GitHub - boun-tabi/SQuAD-TR

📜 SQuAD-TR

SQuAD-TR is a machine translated version of the original SQuAD2.0 dataset into Turkish using Amazon Translate.

Dataset Description

Paper: Building Efficient and Effective OpenQA Systems for Low-Resource Languages [pdf].
Point of Contact: Emrah Budur

Dataset Structure

Data Instances

Our data instances follow that of the original SQuAD2.0 dataset. Shared below is an example instance🍫 from the default train dataset.

Example from SQuAD2.0:

{
  "context": "Chocolate is New York City's leading specialty-food export, with up to US$234 million worth of exports each year. Entrepreneurs were forming a \"Chocolate District\" in Brooklyn as of 2014, while Godiva, one of the world's largest chocolatiers, continues to be headquartered in Manhattan.",
  "qas": [
    {
     "id": "56cff221234ae51400d9c140",
      "question": "Which one of the world's largest chocolate makers is stationed in Manhattan?",
      "is_impossible": false,
      "answers": [
        {
          "text": "Godiva",
          "answer_start": 194
        }
      ],
    }
  ]
}

Turkish translation:

{
    "context": "Çikolata, her yıl 234 milyon ABD dolarına varan ihracatı ile New York'un önde gelen özel gıda ihracatıdır. Girişimciler 2014 yılı itibariyle Brooklyn'de bir “Çikolata Bölgesi” kurarken, dünyanın en büyük çikolatacılarından biri olan Godiva merkezi Manhattan'da olmaya devam ediyor.",
    "qas": [
        {
            "id": "56cff221234ae51400d9c140",
            "question": "Dünyanın en büyük çikolata üreticilerinden hangisi Manhattan'da konuşlandırılmış?",
            "is_impossible": false,
            "answers": [
                {
                    "text": "Godiva",
                    "answer_start": 233
                }
            ]
        }
    ]
}

Dataset Creation

We translated the titles, context paragraphs, questions and answer spans from the original SQuAD2.0 dataset using Amazon Translate - requiring us to remap the starting positions of the answer spans, since their positions were changed due to the automatic translation.

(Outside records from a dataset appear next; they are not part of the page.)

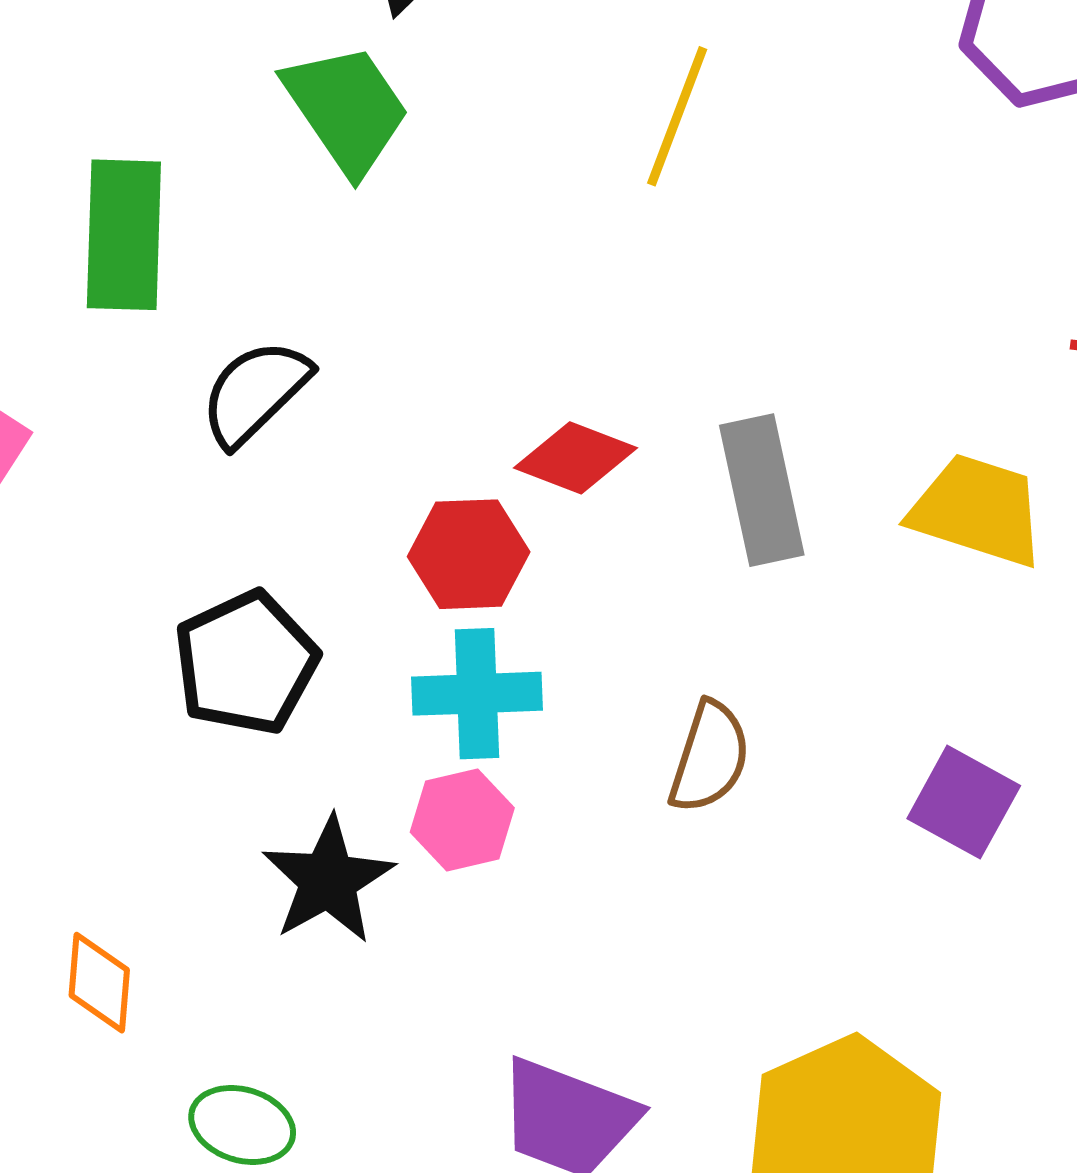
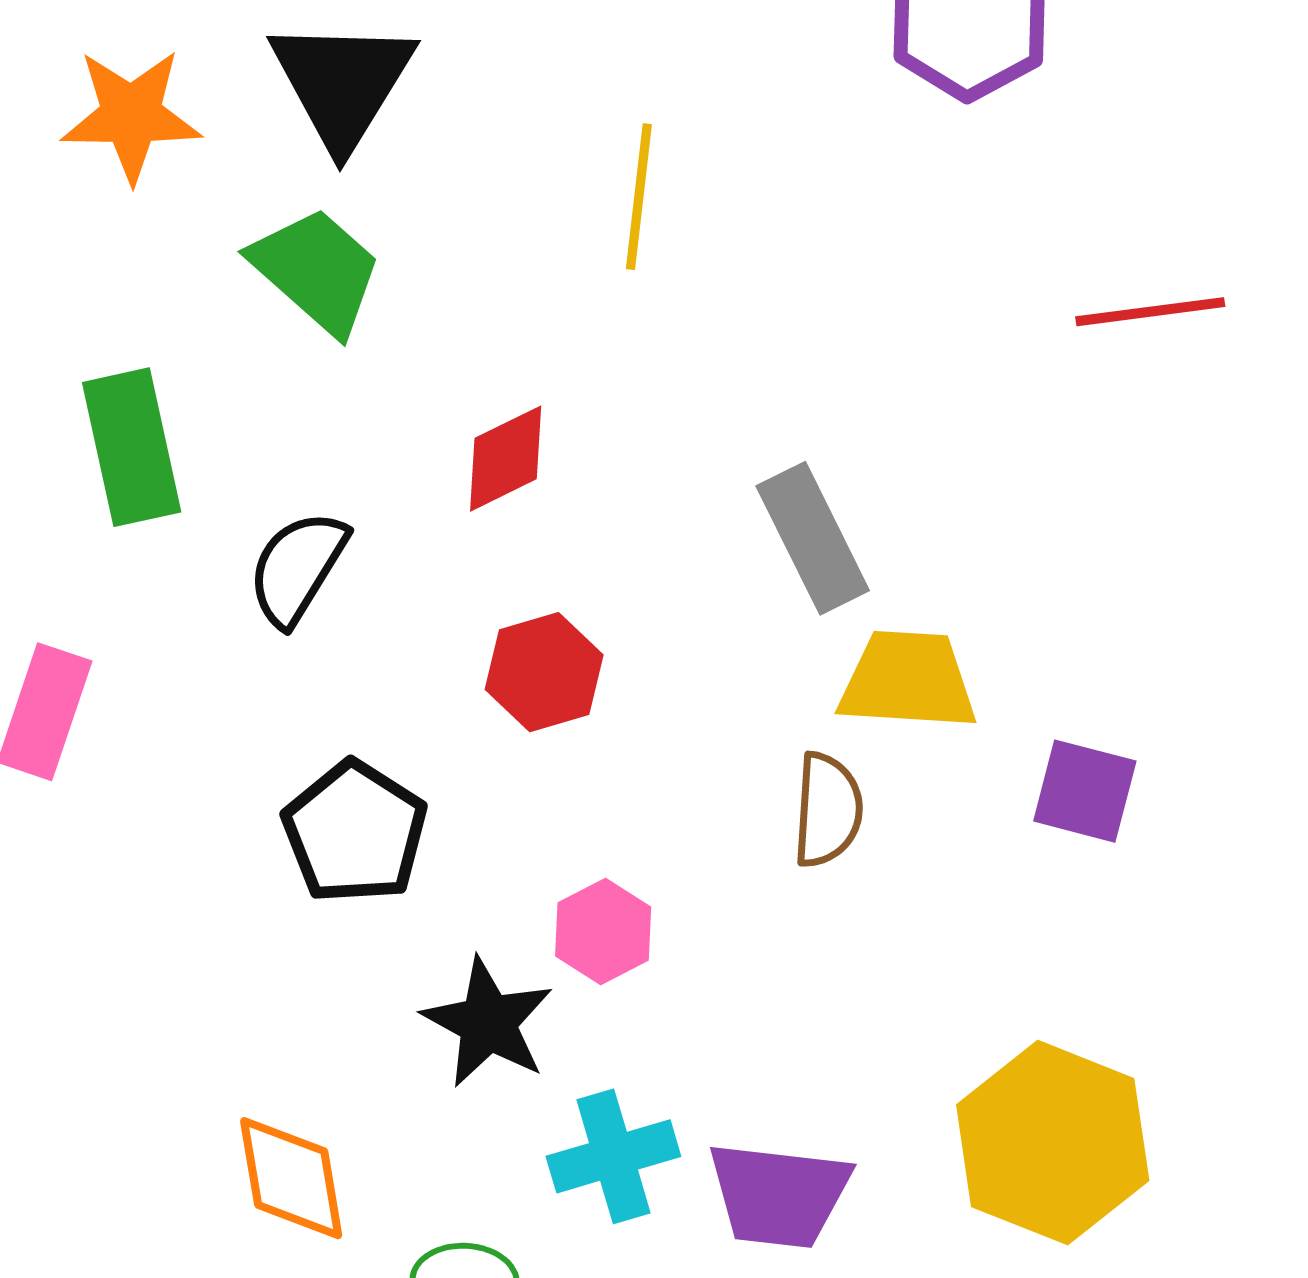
red diamond: (576, 458) -> (506, 459), moved, turned -33
yellow trapezoid: (978, 510) -> (908, 680), moved
cyan cross: (477, 694) -> (613, 1156), moved
orange diamond: (99, 983) -> (291, 1178), size x1.4

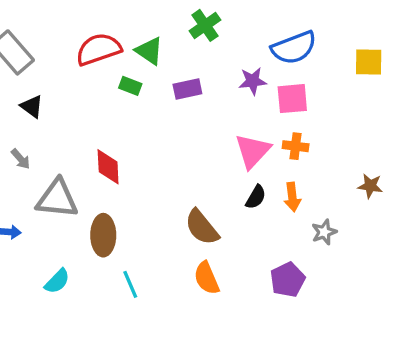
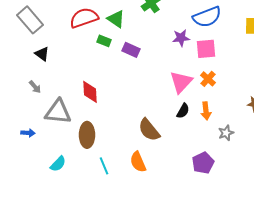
purple rectangle: (187, 89) -> (131, 50), moved, turned 36
orange cross: (296, 146) -> (208, 79), turned 35
orange semicircle: (207, 278) -> (138, 162), moved

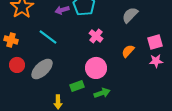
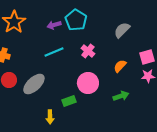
cyan line: (48, 37) -> (54, 52), moved, turned -60
green arrow: (102, 93) -> (121, 96), moved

We performed an automatic post-processing step to populate the start positions for the answer spans. To do so, we have first looked at whether there was an exact match for the translated answer span in the translated context paragraph and if so, we kept the answer text along with this start position found. If no exact match was found, we looked for approximate matches using a character-level edit distance algorithm.

We have excluded the question-answer pairs from the original dataset where neither an exact nor an approximate match was found in the translated version. Our default configuration corresponds to this version.

We have put the excluded examples in our excluded configuration.

As a result, the datasets in these two configurations are mutually exclusive. Below are the details for the corresponding dataset splits.

Data Splits

The SQuAD2.0 TR dataset has 2 splits: train and validation. Below are the statistics for the most recent version of the dataset in the default configuration.

Split	Articles	Paragraphs	Answerable Questions	Unanswerable Questions	Total
train	442	18776	61293	43498	104,791
validation	35	1204	2346	5945	8291

Split	Articles	Paragraphs	Questions wo/ answers	Total
train-excluded	440	13490	25528	25528
dev-excluded	35	924	3582	3582

In addition to the default configuration, we also a different view of train split can be obtained specifically for openqa setting by combining the train and train-excluded splits. In this view, we only have question-answer pairs (without answer_start field) along with their contexts.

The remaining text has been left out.